Equal Sums – 2
THE CHALLENGE
Here is a diagram created by overlapping three circles. The overlapping circles create six regions. Put a number in each of the six regions, using each of the numbers 1 to 6 exactly once, so that the sum of the numbers in each circle is the same.
EXPLORATION
How many different answers can you find? How do you know you have found them all?
Notes
THE CHALLENGE & EXPLORATION
Here are the four solutions. To see why these are the only ones, let A, B, and C be the three regions where two circles intersect, and let Sum be the common sum for the three circles. Calculate the total sum in two ways. As the sum of the three circles, the sum is 3 x Sum. As the sum of all six numbers plus A, B, and C the sum is 1 + 2 + 3 + 4 + 5 + 6 + A + B + C. The two things are equal, so that gives us 3 x Sum = 21 + A + B + C. Dividing by 3, we have Sum = 7 + (A + B + C)/3.

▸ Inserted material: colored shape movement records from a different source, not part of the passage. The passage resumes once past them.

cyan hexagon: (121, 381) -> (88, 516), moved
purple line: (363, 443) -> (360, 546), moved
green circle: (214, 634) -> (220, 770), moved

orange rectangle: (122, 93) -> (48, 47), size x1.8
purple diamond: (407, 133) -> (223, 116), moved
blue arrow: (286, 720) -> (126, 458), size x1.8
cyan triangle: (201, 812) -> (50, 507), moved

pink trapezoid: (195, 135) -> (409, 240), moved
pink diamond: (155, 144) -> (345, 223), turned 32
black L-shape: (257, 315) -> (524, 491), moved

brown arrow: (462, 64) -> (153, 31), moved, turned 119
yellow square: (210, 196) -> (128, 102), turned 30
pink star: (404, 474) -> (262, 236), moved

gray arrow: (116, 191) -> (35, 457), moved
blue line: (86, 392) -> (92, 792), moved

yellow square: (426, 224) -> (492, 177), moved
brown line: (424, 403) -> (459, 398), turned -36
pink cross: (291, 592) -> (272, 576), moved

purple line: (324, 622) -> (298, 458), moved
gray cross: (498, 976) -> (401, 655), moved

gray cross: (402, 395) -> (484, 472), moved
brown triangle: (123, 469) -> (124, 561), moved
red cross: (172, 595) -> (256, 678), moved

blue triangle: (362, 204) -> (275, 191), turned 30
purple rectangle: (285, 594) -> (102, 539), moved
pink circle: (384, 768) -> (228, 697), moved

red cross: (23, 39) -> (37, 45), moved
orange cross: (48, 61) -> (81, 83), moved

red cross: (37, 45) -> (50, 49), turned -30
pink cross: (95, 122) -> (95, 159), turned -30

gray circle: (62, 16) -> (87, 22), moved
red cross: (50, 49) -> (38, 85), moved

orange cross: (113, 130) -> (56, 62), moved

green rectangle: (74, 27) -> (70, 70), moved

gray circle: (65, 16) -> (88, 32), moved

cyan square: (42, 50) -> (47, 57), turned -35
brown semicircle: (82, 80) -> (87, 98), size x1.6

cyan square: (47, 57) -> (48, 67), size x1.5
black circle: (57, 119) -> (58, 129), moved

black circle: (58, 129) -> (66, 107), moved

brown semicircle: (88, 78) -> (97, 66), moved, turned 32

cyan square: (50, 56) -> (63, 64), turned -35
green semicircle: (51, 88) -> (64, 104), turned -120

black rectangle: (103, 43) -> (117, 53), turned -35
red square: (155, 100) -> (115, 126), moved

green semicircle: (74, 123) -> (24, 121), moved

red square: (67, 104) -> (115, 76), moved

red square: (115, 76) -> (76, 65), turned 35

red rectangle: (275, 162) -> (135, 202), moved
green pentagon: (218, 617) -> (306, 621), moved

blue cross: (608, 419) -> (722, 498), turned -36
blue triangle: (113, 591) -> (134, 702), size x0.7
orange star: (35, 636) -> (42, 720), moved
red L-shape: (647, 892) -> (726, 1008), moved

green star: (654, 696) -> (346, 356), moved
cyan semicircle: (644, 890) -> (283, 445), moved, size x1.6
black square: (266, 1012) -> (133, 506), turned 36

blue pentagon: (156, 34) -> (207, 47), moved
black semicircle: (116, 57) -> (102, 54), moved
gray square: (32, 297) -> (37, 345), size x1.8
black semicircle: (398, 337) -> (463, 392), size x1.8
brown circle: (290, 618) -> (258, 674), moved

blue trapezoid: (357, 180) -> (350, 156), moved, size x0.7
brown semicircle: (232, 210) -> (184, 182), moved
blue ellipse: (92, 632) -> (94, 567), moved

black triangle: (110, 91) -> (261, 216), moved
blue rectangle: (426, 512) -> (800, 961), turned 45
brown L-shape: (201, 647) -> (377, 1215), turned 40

For Sum to be an integer in this last equation, A + B + C must be evenly divisible by 3. This allows for only four possibilities for A + B + C – it is either 6, 9, 12, or 15, and the corresponding values for Sum are 9, 10, 11, or 12.
The four solutions given here have Sum values of 9, 10, 11, and 12. As we shall see, these are all of the solutions!
To save some work, note that if we take one solution and subtract all the entries from 7, we get another solution. Also, note that the new solution will have a Sum value which is 21 – (old Sum). Hence, the solutions for Sum values 9 and 10 give us the solutions for Sum values 11 and 12.
If A + B + C = 6, then A, B, and C are 1, 2, and 3, and Sum = 9. That is the upper left solution.
If A + B + C = 9, then Sum = 10 and (A, B, C) is (1, 2, 6), (1, 3, 5), or (2, 3, 4). If you check it, (1, 2, 6) and (2, 3, 4) are impossible. This leaves the upper right solution as the only Sum = 10 solution.
If you compare “Equal Sums – 2” with “Magic Triangles – 1,” you will see that they are the same puzzle!